拝殿前の狛犬は前脚のもりもりとした巻き毛や、台座が「工」の字状であること
(※7)に特徴があります。そして、その特徴にそっくりの狛犬が、拝殿前から石段や参道を下り、100メートル以上離れた石鳥居のそばにもあります。特に石鳥居に向かって右(西)はかつてのままの狛犬で、台座には「山田村 寛政二庚戌」などの銘
(※8)。文書や狛犬の特徴、銘から、この狛犬こそ、拝殿前の狛犬と同時に寄進を許可された、もう一対のうちの一体だと分かります。
この二対の狛犬については他にも記録があることが分かりました。徳山藩の『御蔵本(おくらもと)日記
(※9)』同年3月23日条に2通の文書が書き写されており、1通は鷲頭寺が藩の寺社奉行へ狛犬二対の寄進許可を願い出た3月13日付けの文書。もう1通は山田村の農民たちが畔頭(くろがしら)
(※10)と庄屋へ、さらに畔頭と庄屋が添え書きして藩へ願い出た3月17日付けのもの。後者には次のように記されています。
「山田村で去る冬、流行病(はやりやまい)があり、妙見山へ石の狛犬一対を寄進して願掛したいので、なにとぞお許しください(後略)」
(※11)。
18世紀前半の事例ですが、玖珂郡の本郷村
(※12)周辺では、赤痢の類いや腸チフス、疱瘡(ほうそう。天然痘)などの感染症に度々苦しめられており
(※13)、寛政元(1789)年冬の山田村の流行病もそうしたものでは、と推測されます
(※14)。
石造狛犬の寄進は18世紀に入って大坂でブームとなったのを受けて、防長では18世紀半ばから本格化しました。
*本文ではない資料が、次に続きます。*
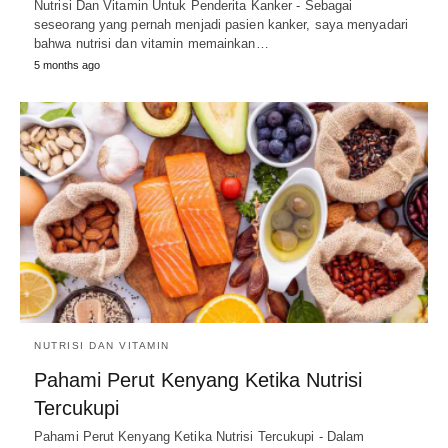
Nutrisi Dan Vitamin Untuk Penderita Kanker - Sebagai
seseorang yang pernah menjadi pasien kanker, saya menyadari
bahwa nutrisi dan vitamin memainkan…
5 months ago
NUTRISI DAN VITAMIN
Pahami Perut Kenyang Ketika Nutrisi
Tercukupi
Pahami Perut Kenyang Ketika Nutrisi Tercukupi - Dalam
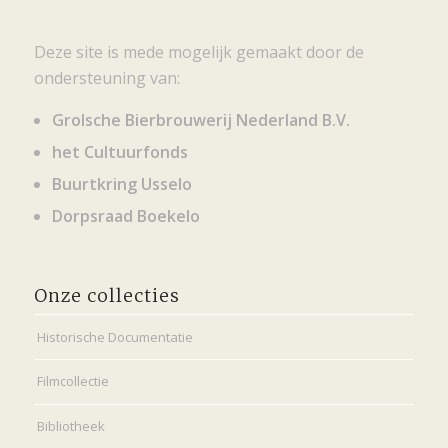
Deze site is mede mogelijk gemaakt door de
ondersteuning van:
Grolsche Bierbrouwerij Nederland B.V.
het Cultuurfonds
Buurtkring Usselo
Dorpsraad Boekelo
Onze collecties
Historische Documentatie
Filmcollectie
Bibliotheek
当初は大坂で造られた狛犬を寄進。18世紀後半になると下関・秋穂・徳山・萩など地元の石工たちが造り始めました
(※15)。妙見社の二対の狛犬はまさに18世紀後半で、徳山地方の石工の作では、と考えられます。邪から守護する狛犬本来の怖い顔ではありませんが、そのころならではの味のある表情といえます。
流行病に苦しんだ農民たちから願掛しようという声が生まれ、寺からも藩へ願い出て許可され、寄進された狛犬。さまざまな神社の境内に何気なくある古びた狛犬たちにも、先人たちの切々とした願いが込められているのだろうと、この狛犬たちは教えてくれます。